Copy the lines below exactly. No picture goes into the copy.

[Available records Boundary: Start]

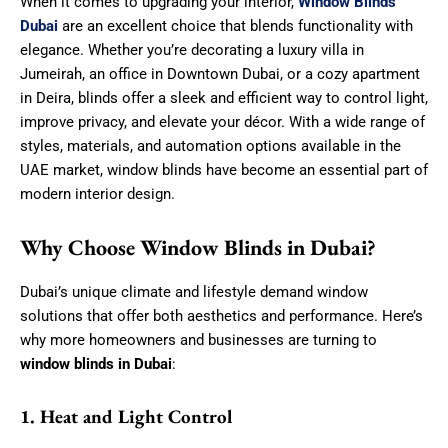
When it comes to upgrading your interior,
Window Blinds
Dubai
are an excellent choice that blends functionality with
elegance. Whether you’re decorating a luxury villa in
Jumeirah, an office in Downtown Dubai, or a cozy apartment
in Deira, blinds offer a sleek and efficient way to control light,
improve privacy, and elevate your décor. With a wide range of
styles, materials, and automation options available in the
UAE market, window blinds have become an essential part of
modern interior design.
Why Choose Window Blinds in Dubai?
Dubai’s unique climate and lifestyle demand window
solutions that offer both aesthetics and performance. Here’s
why more homeowners and businesses are turning to
window blinds in Dubai
:
1. Heat and Light Control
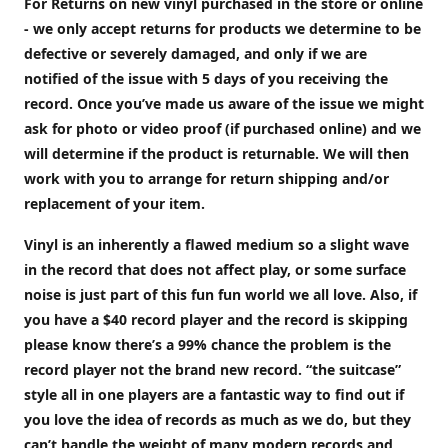
For Returns on new vinyl purchased in the store or online
- we only accept returns for products we determine to be
defective or severely damaged, and only if we are
notified of the issue with 5 days of you receiving the
record. Once you’ve made us aware of the issue we might
ask for photo or video proof (if purchased online) and we
will determine if the product is returnable. We will then
work with you to arrange for return shipping and/or
replacement of your item.
Vinyl is an inherently a flawed medium so a slight wave
in the record that does not affect play, or some surface
noise is just part of this fun fun world we all love. Also, if
you have a $40 record player and the record is skipping
please know there’s a 99% chance the problem is the
record player not the brand new record. “the suitcase”
style all in one players are a fantastic way to find out if
you love the idea of records as much as we do, but they
can’t handle the weight of many modern records and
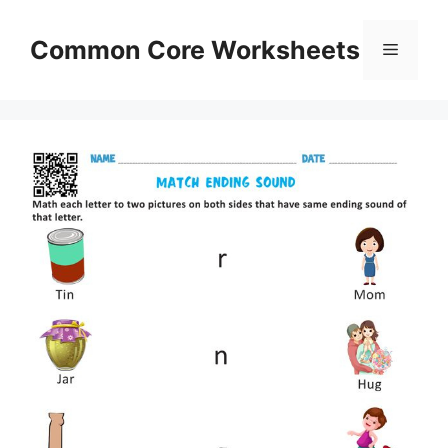
Skip
to
Common Core Worksheets
Menu
content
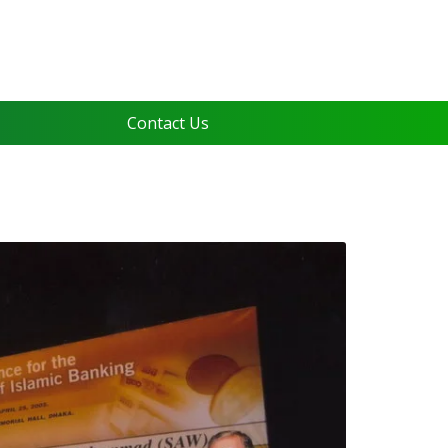
Contact Us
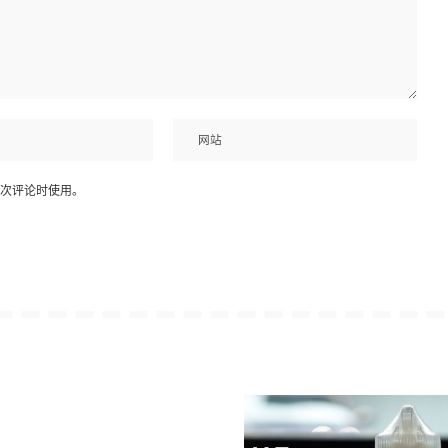
次评论时使用。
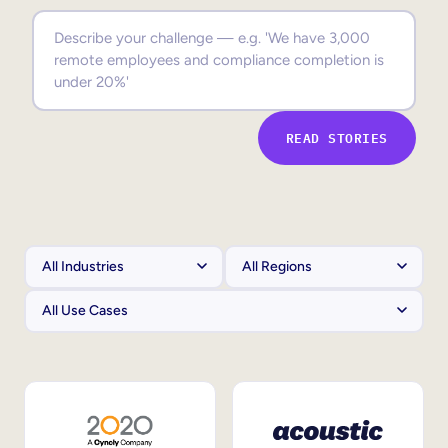
Sales Enablement
Compliance Training
Frontline Training
READ STORIES
External Training
Customer Education
Partner Enablement
Member Training
Skills Intelligence
Workforce Planning
Upskilling & Reskilling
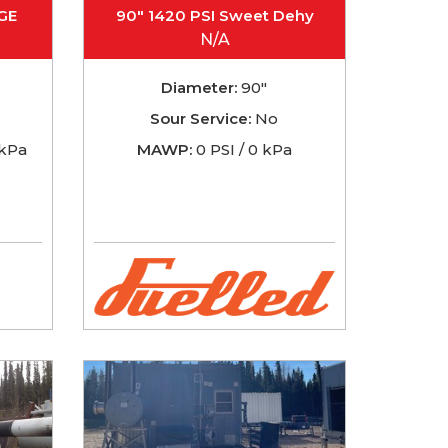
GE
90" 1420 PSI Sweet Dehy
N/A
Diameter:
90"
Sour Service:
No
 kPa
MAWP:
0 PSI / 0 kPa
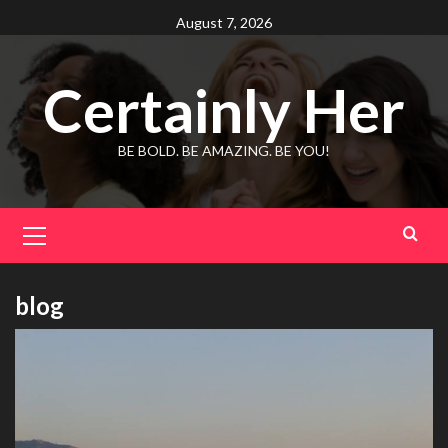
Skip
August 7, 2026
to
content
Certainly Her
BE BOLD. BE AMAZING. BE YOU!
Primary
Menu
blog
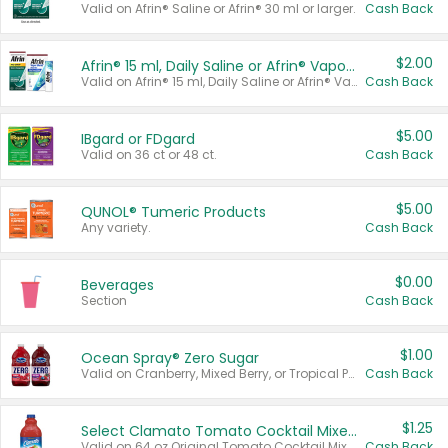
Valid on Afrin® Saline or Afrin® 30 ml or larger.
Cash Back
$2.00
Afrin® 15 ml, Daily Saline or Afrin® Vapor Burst™ Inhaler Sticks
Valid on Afrin® 15 ml, Daily Saline or Afrin® Vapor Burst™ Inhaler Sticks.
Cash Back
$5.00
IBgard or FDgard
Valid on 36 ct or 48 ct.
Cash Back
$5.00
QUNOL® Tumeric Products
Any variety.
Cash Back
$0.00
Beverages
Section
Cash Back
$1.00
Ocean Spray® Zero Sugar
Valid on Cranberry, Mixed Berry, or Tropical Punch Juice Drink, 64 oz.
Cash Back
$1.25
Select Clamato Tomato Cocktail Mixers
Valid on 64 oz Original Tomato Cocktail Mixer or Picante Tomato Cocktail Mixer.
Cash Back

[Available records Boundary: End]

▸ Solution to this exercise
When it comes to upgrading your interior,
Window Blinds
Dubai
are an excellent choice that blends functionality with
elegance. Whether you’re decorating a luxury villa in
Jumeirah, an office in Downtown Dubai, or a cozy apartment
in Deira, blinds offer a sleek and efficient way to control light,
improve privacy, and elevate your décor. With a wide range of
styles, materials, and automation options available in the
UAE market, window blinds have become an essential part of
modern interior design.
Why Choose Window Blinds in Dubai?
Dubai’s unique climate and lifestyle demand window
solutions that offer both aesthetics and performance. Here’s
why more homeowners and businesses are turning to
window blinds in Dubai
:
1. Heat and Light Control
For Returns on new vinyl purchased in the store or online
- we only accept returns for products we determine to be
defective or severely damaged, and only if we are
notified of the issue with 5 days of you receiving the
record. Once you’ve made us aware of the issue we might
ask for photo or video proof (if purchased online) and we
will determine if the product is returnable. We will then
work with you to arrange for return shipping and/or
replacement of your item.
Vinyl is an inherently a flawed medium so a slight wave
in the record that does not affect play, or some surface
noise is just part of this fun fun world we all love. Also, if
you have a $40 record player and the record is skipping
please know there’s a 99% chance the problem is the
record player not the brand new record. “the suitcase”
style all in one players are a fantastic way to find out if
you love the idea of records as much as we do, but they
can’t handle the weight of many modern records and
Skip
to
Common Core Worksheets
Menu
content
Contact Us
次评论时使用。
Sales Enablement
Compliance Training
Frontline Training
READ STORIES
External Training
Customer Education
Partner Enablement
Member Training
Skills Intelligence
Workforce Planning
Upskilling & Reskilling
GE
90" 1420 PSI Sweet Dehy
N/A
Diameter:
90"
Sour Service:
No
 kPa
MAWP:
0 PSI / 0 kPa
Skip
August 7, 2026
to
content
Certainly Her
BE BOLD. BE AMAZING. BE YOU!
Primary
Menu
blog
Valid on Afrin® Saline or Afrin® 30 ml or larger.
Cash Back
$2.00
Afrin® 15 ml, Daily Saline or Afrin® Vapor Burst™ Inhaler Sticks
Valid on Afrin® 15 ml, Daily Saline or Afrin® Vapor Burst™ Inhaler Sticks.
Cash Back
$5.00
IBgard or FDgard
Valid on 36 ct or 48 ct.
Cash Back
$5.00
QUNOL® Tumeric Products
Any variety.
Cash Back
$0.00
Beverages
Section
Cash Back
$1.00
Ocean Spray® Zero Sugar
Valid on Cranberry, Mixed Berry, or Tropical Punch Juice Drink, 64 oz.
Cash Back
$1.25
Select Clamato Tomato Cocktail Mixers
Valid on 64 oz Original Tomato Cocktail Mixer or Picante Tomato Cocktail Mixer.
Cash Back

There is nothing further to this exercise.